Most importantly, ensure that the vest you choose fits well and is the right type of vest for the level of swimmer that you have. Remember (I know I keep saying it…) these are not life-saving floatation devices and should only be used with close adult supervision by kids who are learning to swim.
What is the best toddler swim vest?
While there is no one best option for all families, there is one that consistently gets the best reviews and seems to be a great fit for many kids. Our family has been extremely happy with the Speedo Begin To Swim. We initially were drawn to it because Speedo is a trusted name and because of all the great reviews. And as we did more research, we decided that it ticks all the boxes that we needed it to.
It is just the right balance of giving kids extra floatation without bobbing them way above the water. We knew we would be using this while teaching our daughters to swim, so we didn’t want too much buoyancy. When my daughter jumps in the pool wearing this, she goes under water and bounces back up, and that’s the way we want it so that she can learn how that feels.
It is made of neoprene and reinforced along all the rub points.
It is foam, instead of inflatable, and built to last.
I also like that the Speedo is shorter than some other toddler swimming vests. It doesn’t cover the stomach, which helps with ease of movement and is more comfortable for my child.
It is pretty compact and easy to travel with, as it is around an inch or so thick and fits easily into our carry-on bag.
We have now owned this swim vest for about 4 years, and while my 5-year-old has graduated to swimming without any float aids, my 3-year-old uses it any time we are playing at the beach or pool (outside of swim lessons). It has gotten a lot of use over the last 4 years, including joining us on many trips, and it shows surprisingly little wear!
For reference, we have the size Medium. Both of my kids are very tall and skinny for their age. The youngest we used it was a little under 2 years old, and it worked but was definitely baggy and needed the safety strap. It fit nicely from about 2.5 years to 4 years. My oldest, at 5, could squeeze into it if she needed, but only because she is so skinny. It wouldn’t be comfortable for her past 4.
Are there any downsides?
We do notice that after a long pool day, our daughter will have chafing where she rubs against the arm holes. I have found the chafing to be worse with any other floatation devices we’ve used (the classic life vests rub my kids raw in like 10 minutes), but it is still something to be aware of.
I have yet to hear of any brand that has solved the chafing problem, but I know some parents find it to be a deal-breaker. Ultimately, wet skin rubbing repeatedly against fabric will have that issue, and for kids spending an hour or more splashing and playing, it’s bound to happen. A rash-guard style swimsuit will help!
We don’t really find the strap to be very helpful, either. When my girls were on the very low-end of the size spectrum for the vest, it did make a difference because the vest was so big it wouldn’t stay put without it. But once they got big enough for the vest to fit snug against them, the strap is just an annoyance. But we just keep it clipped off to the side.
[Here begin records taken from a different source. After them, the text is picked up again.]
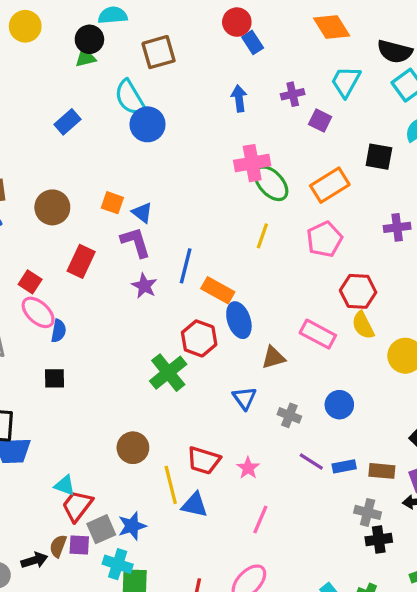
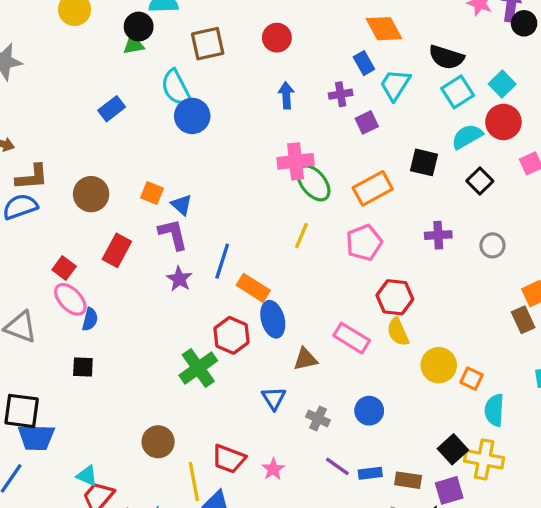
red circle: (237, 22) -> (277, 38), moved
blue rectangle: (253, 42) -> (364, 63), moved
purple square: (320, 120) -> (367, 122), turned 35

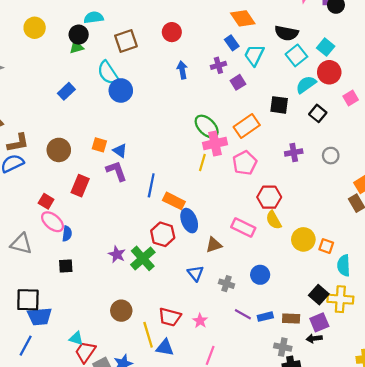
pink cross: (296, 161) -> (215, 144), moved
purple star: (179, 279) -> (117, 254), moved

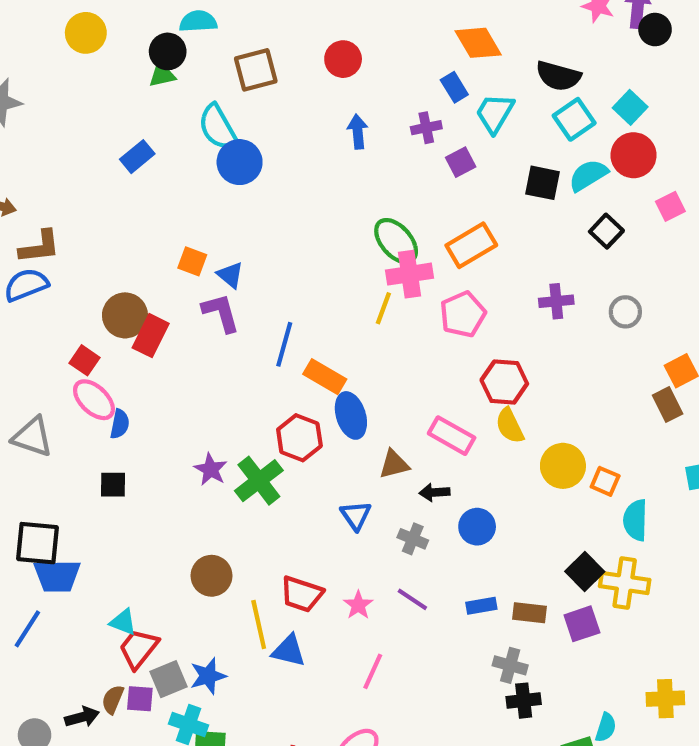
black square: (279, 105) -> (543, 183), moved
brown circle: (59, 150) -> (125, 315), moved
purple line: (243, 314) -> (412, 599), moved
black arrow: (314, 338) -> (434, 492), moved

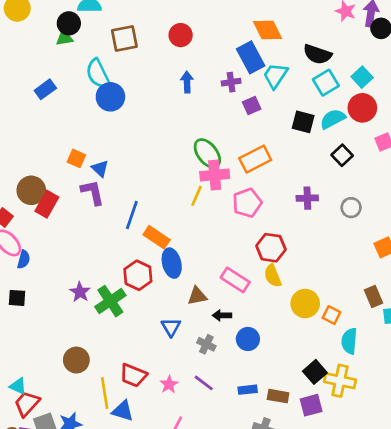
blue rectangle: (454, 87) -> (251, 57), size x1.6
brown rectangle: (668, 405) -> (373, 296), moved

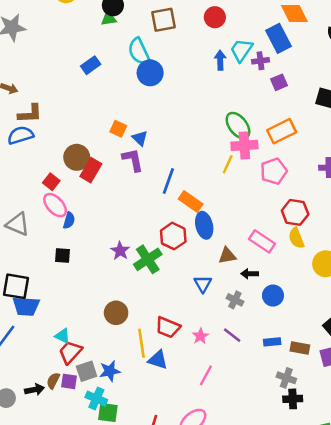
cyan trapezoid: (275, 76) -> (241, 50), moved

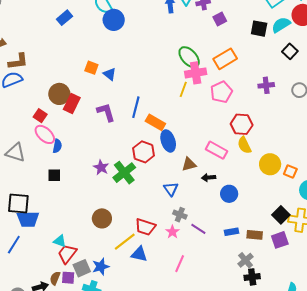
purple L-shape: (133, 160) -> (106, 112), moved
gray cross: (235, 300) -> (180, 215), moved
yellow line: (141, 343) -> (125, 242), turned 65
gray cross: (286, 378) -> (246, 260), turned 35

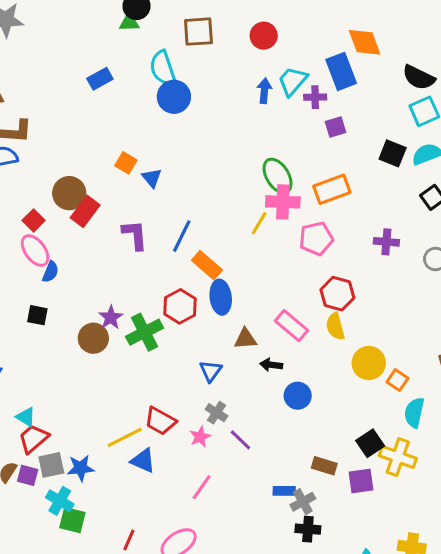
brown circle: (102, 218) -> (93, 338), moved
blue rectangle: (232, 232) -> (284, 491), moved

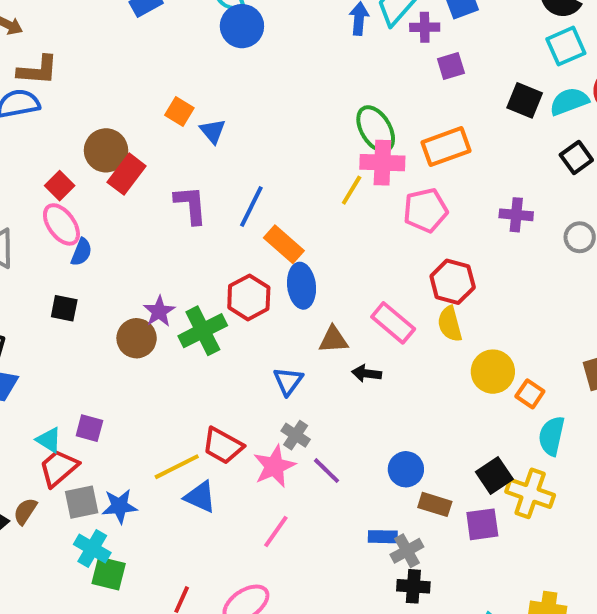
blue circle: (298, 396) -> (406, 469), moved
pink star: (200, 437) -> (274, 466), size x1.5
purple square: (28, 475) -> (89, 428), moved

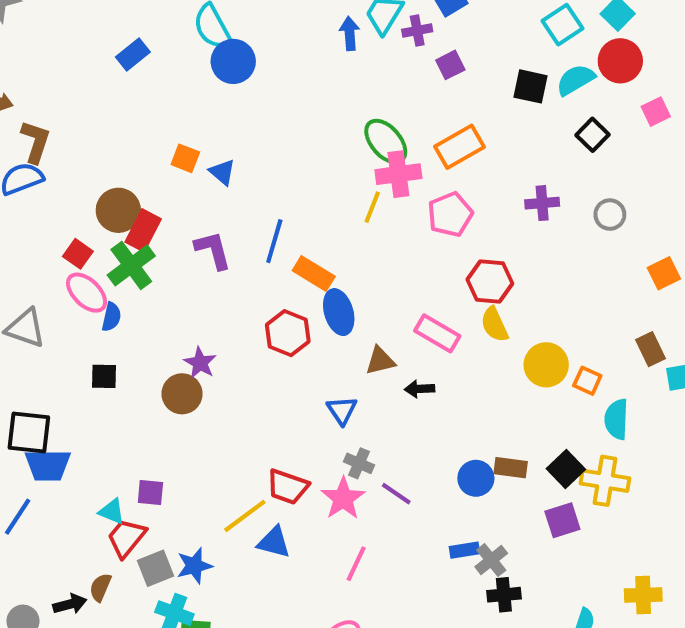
brown L-shape: (38, 70) -> (36, 142), turned -66
green cross: (203, 331) -> (131, 265), moved
brown rectangle: (435, 504) -> (511, 468), moved

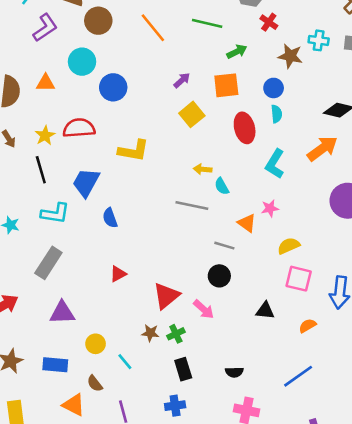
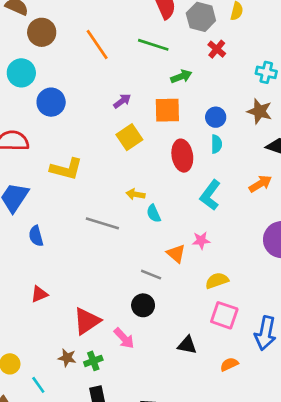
brown star: (290, 56) -> (260, 111), moved
orange arrow: (322, 149) -> (260, 184), size x0.7
gray line: (192, 206) -> (102, 223), moved

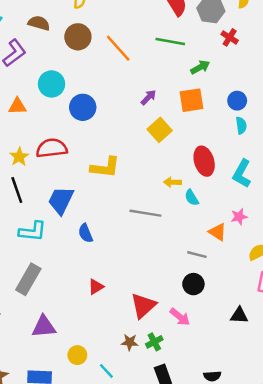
brown circle: (42, 32) -> (78, 37), moved
red ellipse: (182, 156) -> (204, 161), moved

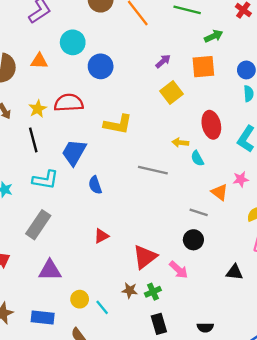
cyan line: (106, 371) -> (102, 307), moved

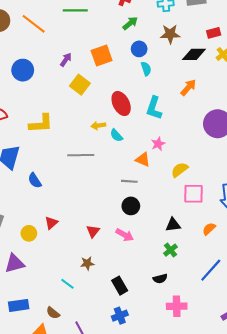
green arrow: (214, 36) -> (130, 23), moved
blue circle: (101, 66) -> (23, 70), moved
red triangle: (145, 257) -> (93, 231), size x0.6
green cross: (153, 292) -> (171, 250), moved
yellow circle: (80, 299) -> (29, 233), moved

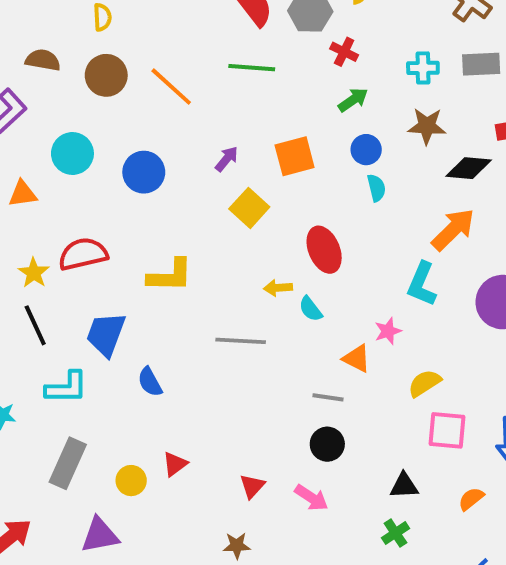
orange arrow: (188, 87) -> (453, 229), size x1.4
cyan L-shape: (154, 108) -> (422, 284), moved

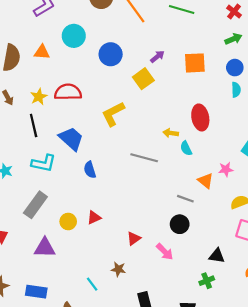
yellow square: (249, 208) -> (143, 79), moved
yellow L-shape: (170, 275) -> (113, 114), turned 140
blue trapezoid: (106, 334) -> (71, 139), turned 100

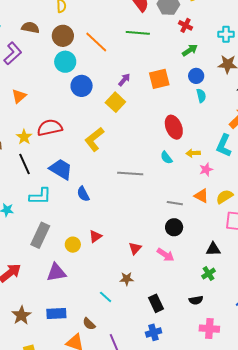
cyan circle: (74, 36) -> (65, 62), moved
orange triangle: (42, 52) -> (19, 96), turned -35
yellow arrow: (171, 133) -> (193, 153), moved
orange triangle: (206, 181) -> (201, 196), moved

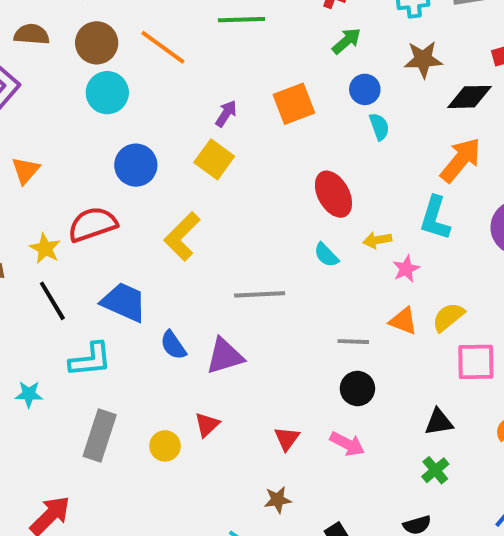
blue circle: (82, 86) -> (136, 165), moved
purple triangle: (56, 272) -> (225, 356), moved

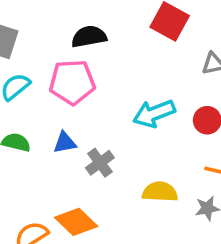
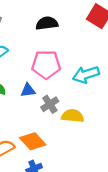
pink pentagon: (72, 82) -> (46, 65), moved
yellow semicircle: (160, 192) -> (73, 116), moved

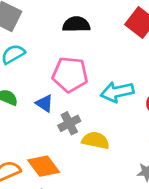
blue triangle: (28, 90) -> (44, 103), turned 35

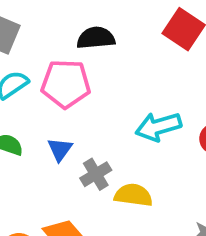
pink pentagon: (70, 74) -> (66, 84), moved
blue triangle: (44, 103) -> (60, 149), turned 36

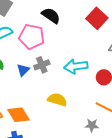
black semicircle: (96, 38) -> (51, 16), turned 30
gray cross: (96, 174) -> (42, 65), moved

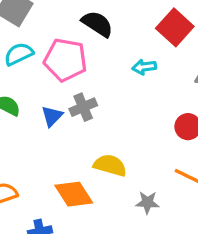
cyan arrow: (76, 66) -> (144, 67), moved, size x0.6
orange diamond: (19, 115) -> (74, 194), moved
gray star: (92, 125) -> (147, 202), moved

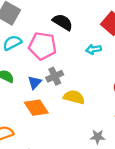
yellow semicircle: (110, 165) -> (74, 97), moved
orange diamond: (74, 194) -> (36, 108), moved

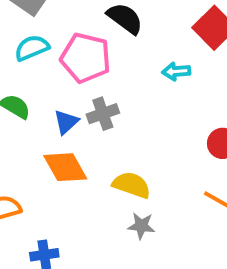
yellow semicircle: (74, 97) -> (132, 185), moved
gray star: (98, 137) -> (141, 226), moved

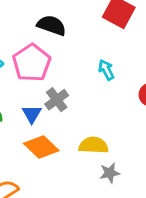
pink pentagon: (86, 58) -> (32, 63), turned -30
cyan arrow: (176, 71) -> (106, 70), moved, turned 84

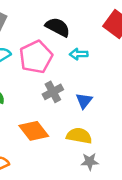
cyan arrow: (106, 70) -> (79, 54), moved, turned -72
blue triangle: (32, 114) -> (84, 101), moved

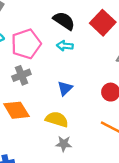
black semicircle: (58, 27) -> (64, 21), moved
gray cross: (53, 92) -> (21, 75), moved

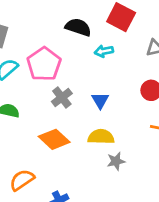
cyan arrow: (65, 46) -> (104, 51), moved
gray cross: (21, 75) -> (62, 97), moved

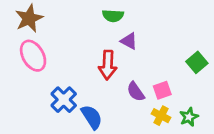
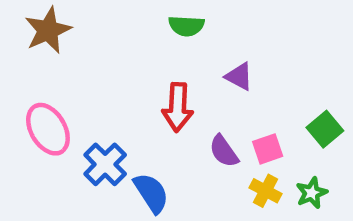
purple triangle: (129, 41) -> (239, 76), moved
pink ellipse: (33, 56) -> (48, 129), moved
green square: (197, 62) -> (325, 129), moved

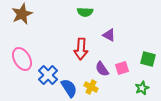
green square: (325, 129) -> (148, 59), turned -35
yellow cross: (265, 191) -> (91, 87), moved

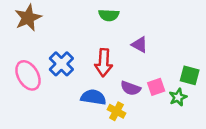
purple semicircle: (102, 69) -> (131, 88), turned -35
blue cross: (48, 75) -> (61, 64), moved
blue semicircle: (69, 88) -> (93, 97), moved, turned -48
green star: (142, 88) -> (178, 97), moved

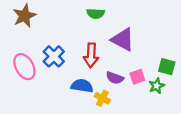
purple triangle: (140, 45) -> (123, 39), size x1.6

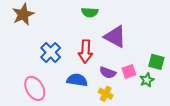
pink ellipse: (24, 67) -> (35, 88), moved
yellow cross: (102, 98) -> (106, 94), moved

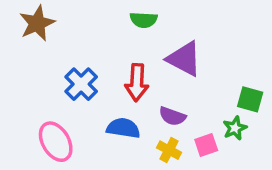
pink square: (129, 72) -> (206, 145), moved

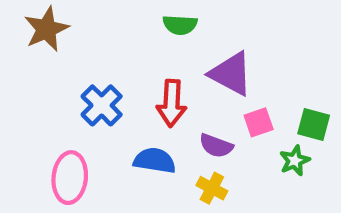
pink ellipse: (56, 142) -> (70, 178), turned 36
pink square: (206, 145) -> (259, 122), moved

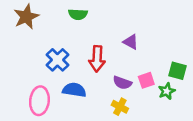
green semicircle: (180, 25) -> (78, 14), moved
purple triangle: (231, 74) -> (131, 42), size x0.6
pink square: (259, 122) -> (146, 80), moved
blue semicircle: (155, 161) -> (74, 90), moved

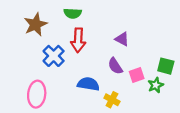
brown star: (26, 17) -> (36, 25), moved
red arrow: (97, 59) -> (78, 40), moved
purple semicircle: (122, 83) -> (115, 66), moved, turned 36
blue semicircle: (74, 90) -> (88, 84), moved

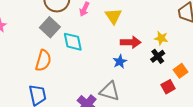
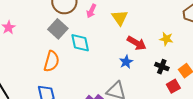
red arrow: (131, 42) -> (137, 43), turned 30
black cross: (158, 56) -> (162, 67), moved, turned -32

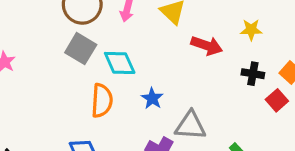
orange semicircle: (52, 61) -> (102, 101), moved
blue star: (126, 62) -> (152, 98), moved

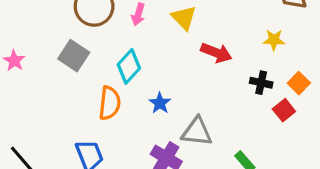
yellow star: (251, 30) -> (274, 40), moved
gray square: (81, 49) -> (74, 56), moved
cyan diamond: (120, 63) -> (129, 66), turned 64

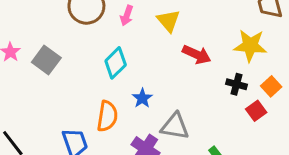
yellow star: (274, 40) -> (250, 46), size x1.6
gray square: (74, 56) -> (46, 60), moved
orange semicircle: (110, 103) -> (107, 116), moved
I really don’t have any major complaints about this vest. I can’t honestly compare to any direct competitors of this style of vest (although the direct competitors all look to be knock-offs of the Speedo vest), but I can compare to many different types of floaties, puddle jumpers, and so many different life vests used over the years. The Speedo Begin to Swim has been worlds better than all of them for what we use it for – supervised swim practice and play time.
If you have a toddler learning to swim, and you are looking for the best toddler swim vest that will enhance their fun without slowing down their learning, I hope you have a look at the Speedo Begin to Swim. And even if that is not the one for you, I hope my experiences have helped you narrow down just what to look for that will work for your family!